Professor Sarah Neal receives prestigious Sage Prize for Excellence and Innovation

Professor Sarah Neal has been awarded the annual SAGE Prize for Innovation and Excellence for her paper: ‘Community and Conviviality? Informal Social Life in Multicultural Places.'

Professor Sarah Neal

Professor Sarah Neal has been awarded the annual SAGE Prize for Innovation and Excellence for her paper: ‘Community and Conviviality? Informal Social Life in Multicultural Places,’ 53(1), 69.

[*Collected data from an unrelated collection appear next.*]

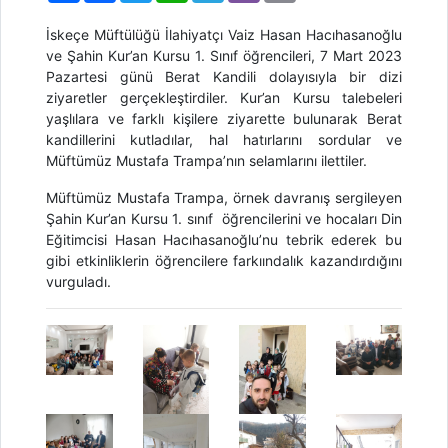
İskeçe Müftülüğü İlahiyatçı Vaiz Hasan Hacıhasanoğlu
ve Şahin Kur’an Kursu 1. Sınıf öğrencileri, 7 Mart 2023
Pazartesi günü Berat Kandili dolayısıyla bir dizi
ziyaretler gerçekleştirdiler. Kur’an Kursu talebeleri
yaşlılara ve farklı kişilere ziyarette bulunarak Berat
kandillerini kutladılar, hal hatırlarını sordular ve
Müftümüz Mustafa Trampa’nın selamlarını ilettiler.
Müftümüz Mustafa Trampa, örnek davranış sergileyen
Şahin Kur’an Kursu 1. sınıf öğrencilerini ve hocaları Din
Eğitimcisi Hasan Hacıhasanoğlu’nu tebrik ederek bu
gibi etkinliklerin öğrencilere farkıındalık kazandırdığını
vurguladı.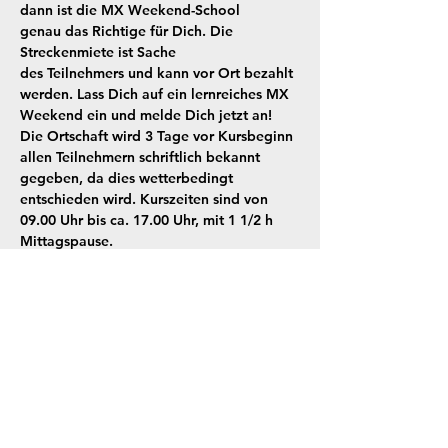
dann ist die MX Weekend-School 
genau das Richtige für Dich. Die 
Streckenmiete ist Sache 
des Teilnehmers und kann vor Ort bezahlt 
werden. Lass Dich auf ein lernreiches MX 
Weekend ein und melde Dich jetzt an!
Die Ortschaft wird 3 Tage vor Kursbeginn 
allen Teilnehmern schriftlich bekannt 
gegeben, da dies wetterbedingt 
entschieden wird. Kurszeiten sind von 
09.00 Uhr bis ca. 17.00 Uhr, mit 1 1/2 h 
Mittagspause.
Tickets
Verkauf beendet
Tickettyp
MX Weekend-School Italien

The Sage prize is awarded annually to one paper in each of the following BSA journals; Sociology, Cultural Sociology, Sociological Research Online and Work, Employment and Society. The prize is awarded to the paper published in the previous year's volume and one which represents innovation or excellence in the field. Sarah Neal remarked:

  “Being awarded the annual Sage Prize for our Sociology paper is a huge honour, particularly given the quality of the other nominated papers and the strength of the content of Sociology Volume 53. We are delighted by this outcome and would like to thank the journal Editorial Team and the Sage Prize panel members for all their work and for rewarding our paper in this way. We are pleased that the paper’s themes of interdependencies and shared practices in the context of urban multiculture and racialised difference were viewed as significant and as having a wider resonance. In the face of a global pandemic the importance of such quotidian processes deserve restating as we try to find new ways of living together. We hope that this Sage Prize recognition will enable and encourage others to develop the ideas further, building on the longer tradition with which we engage in the paper.”

Professor Nathan Hughes remarked; "This is a wonderful achievement for Sarah and her colleagues, as is made clear by the calibre of the other contributions to the volume, and of past winners of the award shows. The article makes a valuable contribution to our understanding of multiculturalism and community relations, and is a fantastic advert for the research into the complexity of everyday life and relationships of Sarah and others in the Department. It's also great to have an opportunity to recognise and celebrate Sarah's work, given how tirelessly she has supported her departmental colleagues in their own research successes in her role as Director of Research."